We then examined whether these sites were preferentially phosphorylated in mitotic cells, and if this was dependent on Cdk1 activity. Thus, cells were transfected with HA-epitope tagged, wild type Net1 and left as an asynchronous population, or enriched for cells in G0, S-phase, or pro-metaphase (G2/M). HA-Net1 was then immunoprecipitated and tested for phosphorylation on S131 and T146 by western blotting.
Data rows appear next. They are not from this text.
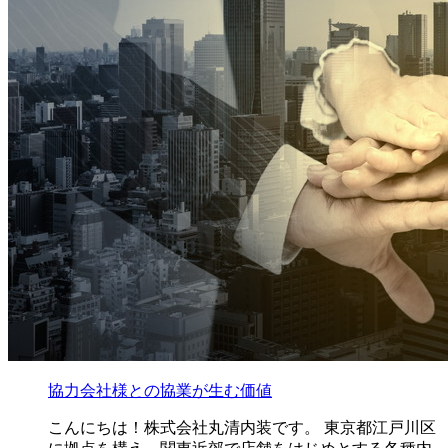
協力会社様との協業が生む価値
こんにちは！株式会社丸清内装です。 東京都江戸川区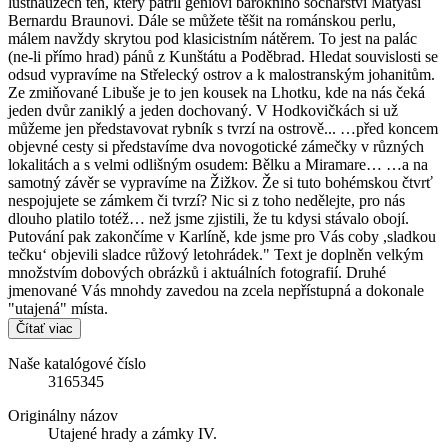
lusthauzech ten, který patřil géniovi barokního sochařství Matyáši
Bernardu Braunovi. Dále se můžete těšit na románskou perlu,
málem navždy skrytou pod klasicistním nátěrem. To jest na palác
(ne-li přímo hrad) pánů z Kunštátu a Poděbrad. Hledat souvislosti se
odsud vypravíme na Střelecký ostrov a k malostranským johanitům.
Ze zmiňované Libuše je to jen kousek na Lhotku, kde na nás čeká
jeden dvůr zaniklý a jeden dochovaný. V Hodkovičkách si už
můžeme jen představovat rybník s tvrzí na ostrově... …před koncem
objevné cesty si představíme dva novogotické zámečky v různých
lokalitách a s velmi odlišným osudem: Bělku a Miramare… …a na
samotný závěr se vypravíme na Žižkov. Že si tuto bohémskou čtvrť
nespojujete se zámkem či tvrzí? Nic si z toho nedělejte, pro nás
dlouho platilo totéž… než jsme zjistili, že tu kdysi stávalo obojí.
Putování pak zakončíme v Karlíně, kde jsme pro Vás coby ,sladkou
tečku‘ objevili sladce růžový letohrádek." Text je doplněn velkým
množstvím dobových obrázků i aktuálních fotografií. Druhé
jmenované Vás mnohdy zavedou na zcela nepřístupná a dokonale
"utajená" místa.
Čítať viac
Naše katalógové číslo
3165345
Originálny názov
Utajené hrady a zámky IV.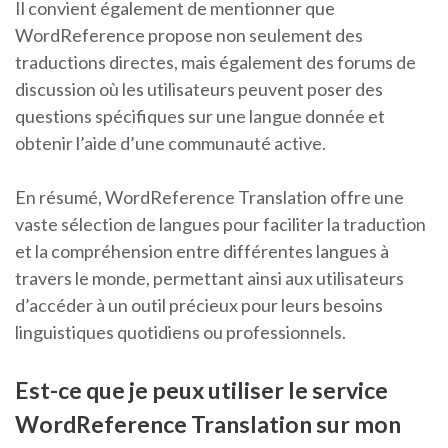
Il convient également de mentionner que
WordReference propose non seulement des
traductions directes, mais également des forums de
discussion où les utilisateurs peuvent poser des
questions spécifiques sur une langue donnée et
obtenir l’aide d’une communauté active.
En résumé, WordReference Translation offre une
vaste sélection de langues pour faciliter la traduction
et la compréhension entre différentes langues à
travers le monde, permettant ainsi aux utilisateurs
d’accéder à un outil précieux pour leurs besoins
linguistiques quotidiens ou professionnels.
Est-ce que je peux utiliser le service
WordReference Translation sur mon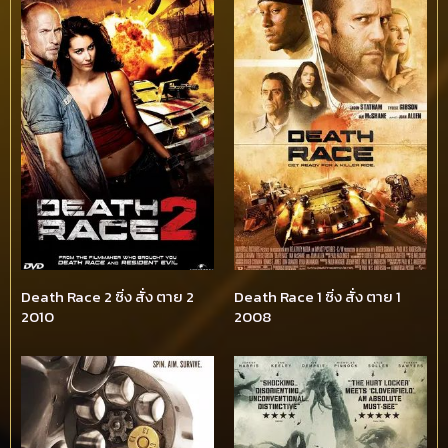
Death Race 2 ซิ่ง สั่ง ตาย 2
Death Race 1 ซิ่ง สั่ง ตาย 1
2010
2008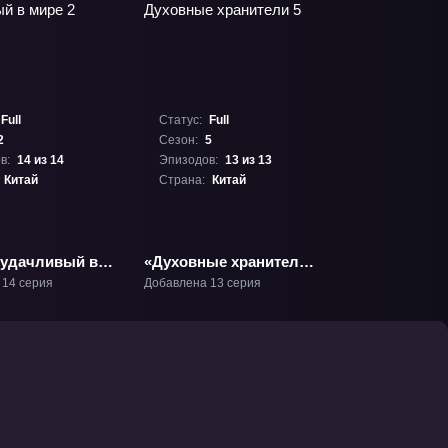
Full
Статус:
Full
2
Сезон:
5
в:
14 из 14
Эпизодов:
13 из 13
Китай
Страна:
Китай
удачливый в
«Духовные хранители
ТВ-2
5» ТВ-5
 14 серия
Добавлена 13 серия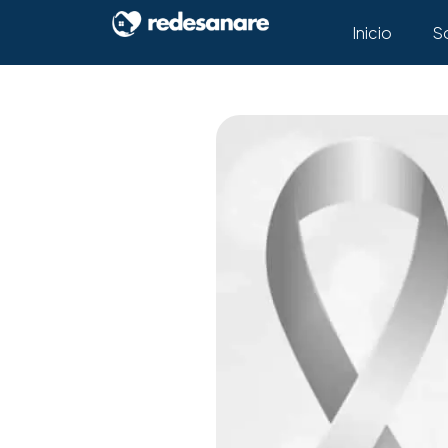
Inicio
S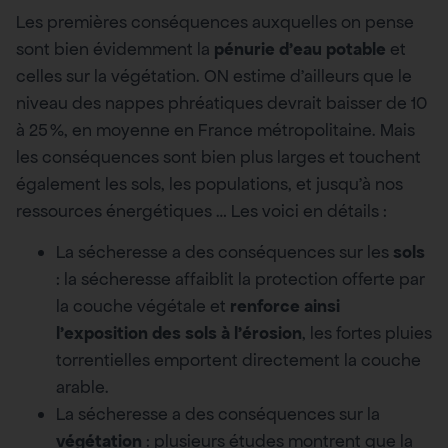
Les premières conséquences auxquelles on pense
sont bien évidemment la
pénurie d’eau potable
et
celles sur la végétation. ON estime d’ailleurs que le
niveau des nappes phréatiques devrait baisser de 10
à 25 %, en moyenne en France métropolitaine. Mais
les conséquences sont bien plus larges et touchent
également les sols, les populations, et jusqu’à nos
ressources énergétiques … Les voici en détails :
La sécheresse a des conséquences sur les
sols
: la sécheresse affaiblit la protection offerte par
la couche végétale et
renforce ainsi
l’exposition des sols à l’érosion
, les fortes pluies
torrentielles emportent directement la couche
arable.
La sécheresse a des conséquences sur la
végétation
: plusieurs études montrent que la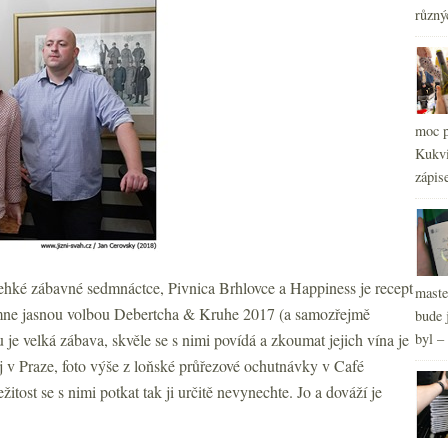
2
►
různý
2
►
2
►
2
►
2
►
2
►
moc p
2
►
Kukvi
zápis
ké zábavné sedmnáctce, Pivnica Brhlovce a Happiness je recept
maste
 mne jasnou volbou Debertcha & Kruhe 2017 (a samozřejmě
bude 
 je velká zábava, skvěle se s nimi povídá a zkoumat jejich vína je
byl –
j v Praze, foto výše z loňské průřezové ochutnávky v Café
žitost se s nimi potkat tak ji určitě nevynechte. Jo a dováží je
Synchronization in each population was determined by western blotting for cyclin A (S-phase marker) and pS10-histone H3 (mitosis marker). G0 cells should not be positive for either of these markers. We observed that Net1 was weakly phosphorylated on each site in an asynchronous population, and that this phosphorylation was not detectable in the G0 or S-phase cell populations. However, Net1 was strongly phosphorylated on S131 and T146 in the prometaphase synchronized cells, indicating that these sites were primarily phosphorylated during mitosis (Fig. 2B). To determine whether Cdk1 was responsible for phosphorylating these sites, cells were transfected with wild type Net1, synchronized in pro-metaphase, and then treated with vehicle or the Cdk1/2/5 inhibitor roscovitine for 2 hours. HA-Net1 was then immunoprecipitated and tested for phosphorylation on S131 and T146 by western blotting. We observed that treatment with roscovitine dramatically reduced Net1 phosphorylation on both sites (Fig. 2C). The roscovotine was effective at inhibiting Cdk1 activity, as the phosphorylation of Lamin A/C on the Cdk1 phosphorylation site S22 was reduced by inhibitor treatment (Fig. 2C, lysate lane 3, upper band). These data indicate that Net1 phosphorylation on S131 and T146 is subject to rapid turnover. Moreover, because Cdk1 is the major cyclin dependent kinase that is active during prometaphase [27, 28], these data indicate that S131 and T146 are primarily phosphorylated by Cdk1 in mitotic cells.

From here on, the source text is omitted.